However, more accurate geometry be achieved using a Bennu shape model provided in the PDS SPICE Archive. These shape models are included in the download configuration. Here are the commands to add the Bennu global shape model:

spiceint from=20190608T005825S208_map_iofL2pan.cub shape=user  model='$osirisrex/kernels/dsk/bennu_g_00880mm_alt_obj_0000n00000_v020.bds'
caminfo from=20190608T005825S208_map_iofL2pan.cub to=20190608T005825S208_map_iofL2pan.shape.pvl

This provides significant differences in the geometry at the image center pixel:

Object = Caminfo
  Object = Parameters
    Program     = caminfo
    IsisVersion = "3.6.1  | 2019-03-14"
    RunDate     = 2020-12-24T00:27:24
    IsisId      = OsirisRex/MapCam/3/0613227461.18586
    From        = 20190608T005825S208_map_iofL2pan.cub
    Lines       = 1024
    Samples     = 1024
    Bands       = 1
  End_Object

  Object = Geometry
    BandsUsed                  = 1
    ReferenceBand              = 1
    OriginalBand               = 1
    Target                     = Bennu
    StartTime                  = 2019-06-08T00:58:25.1174066
    EndTime                    = 2019-06-08T00:58:25.1174066
    CenterLine                 = 512.0
    CenterSample               = 512.0
    CenterLatitude             = 35.086418504259
    CenterLongitude            = 113.89307044494
    CenterRadius               = 237.1296211857
    RightAscension             = 149.07911245571
    Declination                = 73.981202394152
    UpperLeftLongitude         = 184.9904178025
    UpperLeftLatitude          = 1.3951185242827
    LowerLeftLongitude         = NULL
    LowerLeftLatitude          = NULL
    LowerRightLongitude        = NULL
    LowerRightLatitude         = NULL
    UpperRightLongitude        = 342.05371523198
    UpperRightLatitude         = 41.973934677567
    PhaseAngle                 = 93.751824402723
    EmissionAngle              = 49.949588401748
    IncidenceAngle             = 44.61319428432
    NorthAzimuth               = 328.67918931029
    OffNadir                   = -0.38474451979357
    SolarLongitude             = 115.53347331512
    LocalTime                  = 13.860761060282
    TargetCenterDistance       = 6.441179974304
    SlantDistance              = 6.2924667392907
    SampleResolution           = 0.42720421153331
    LineResolution             = 0.42720421153331
    PixelResolution            = 0.42720421153331
    MeanGroundResolution       = 0.43286681459891
    SubSolarAzimuth            = 94.333458422955
    SubSolarGroundAzimuth      = 224.5047216131
    SubSolarLatitude           = 2.2167791149862
    SubSolarLongitude          = 85.981654540718
    SubSpacecraftAzimuth       = 266.63868209054
    SubSpacecraftGroundAzimuth = 49.257236981647
    SubSpacecraftLatitude      = 51.079668331088
    SubSpacecraftLongitude     = 182.07154654678
    ParallaxX                  = -0.77642636079605
    ParallaxY                  = 0.90131734129353
    ShadowX                    = 0.70362754056187
    ShadowY                    = -0.69156684702591
    HasLongitudeBoundary       = TRUE
    HasNorthPole               = TRUE
    HasSouthPole               = FALSE
  End_Object
End_Object
End

Another geometry precision enhancement can be adding by applying the center of gravity structure offsets.

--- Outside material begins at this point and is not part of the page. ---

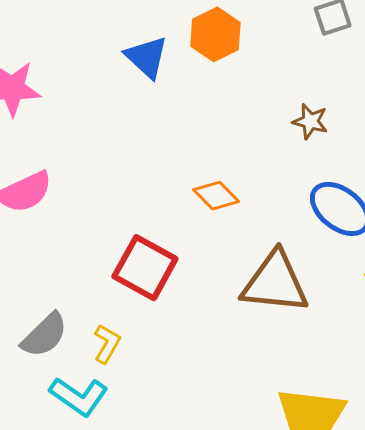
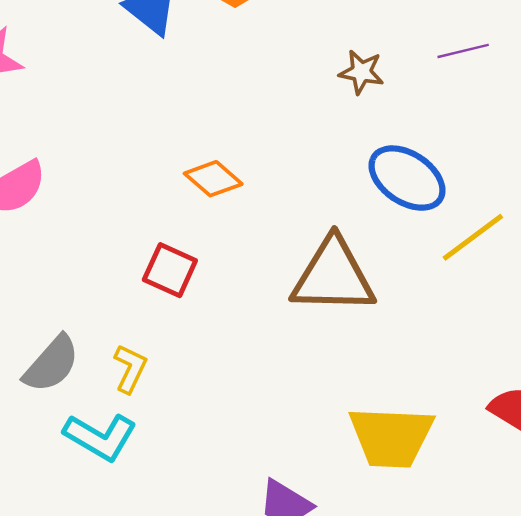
orange diamond: (216, 196) -> (213, 179), moved
red square: (145, 268) -> (170, 270), size x0.7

This should work in the current system.

The NAIF DSK toolkit containing ray tracing methods is the default when a DSK (.bds) is provided. Using the Bullet ray tracing engine (which OREX/IPWG uses for all geometry) will improve mapping efficiency and provides occlusion detection enhancements. We do not recommend using the Embree ray tracing engine as we have encountered significant problems in our testing. We do not know the state/capabilities of these ray tracing functions in the current version of ISIS.

One important difference with MapCam camera model in UA/ISIS is it uses the OpenCV calibration model to correct for detector distortion. I recommend you process a PolyCam image as well. It uses the old distortion model and may be a better test.

KrisBecker commented 3 years ago

BTW, here is the kernel configuration on the UA/ISIS system for 20190608T005825S208_map_iofL2pan.cub that produced the ellipsoid results:

  Group = Kernels
    NaifFrameCode             = -64361
    LeapSecond                = $base/kernels/lsk/naif0012.tls
    TargetAttitudeShape       = $osirisrex/kernels/pck/bennu_v16.tpc
    TargetPosition            = (Table, $osirisrex/kernels/tspk/de424.bsp,
                                 $osirisrex/kernels/tspk/bennu_refdrmc_v1.bsp,
                                 $osirisrex/kernels/pck/pck00010.tpc)
    InstrumentPointing        = (Table,
                                 $osirisrex/kernels/ck/orx_sc_rel_190603_19060-
                                 9_v02.bc, $osirisrex/kernels/fk/orx_v14.tf)
    Instrument                = ($osirisrex/kernels/ik/orx_ocams_v07.ti,
                                 $osirisrex/kernels/fk/orx_struct_mapcam_v01.b-
                                 c)
    SpacecraftClock           = $osirisrex/kernels/sclk/orx_sclkscet_00061.tsc
    InstrumentPosition        = (Table,
                                 $osirisrex/kernels/spk/orx_190601_190625_1906-
                                 14_od154_v1.bsp)
    InstrumentAddendum        = $osirisrex/kernels/iak/orex_ocams_addendum_v1-
                                0.ti
    ShapeModel                = Null
    InstrumentPositionQuality = Reconstructed
    InstrumentPointingQuality = Reconstructed
    CameraVersion             = 2
  End_Group
End_Object

jlaura commented 3 years ago

@Kelvinrr Is this work completed?

KrisBecker commented 3 years ago

Hi @Kelvinrr, @jessemapel, et al...

Just wanted to let you know that the OREX team has released more data to the PDS, including kernels.

This update provides kernel coverage through 2020-08-17.

It should be a very simply process to add these kernels to ISIS using the kernel maintenance script. Just rerun with the OREX PDS configuration and it will add the new kernels to ISIS and create new versions of the kernel DBs. It should not impact any s/w app tests.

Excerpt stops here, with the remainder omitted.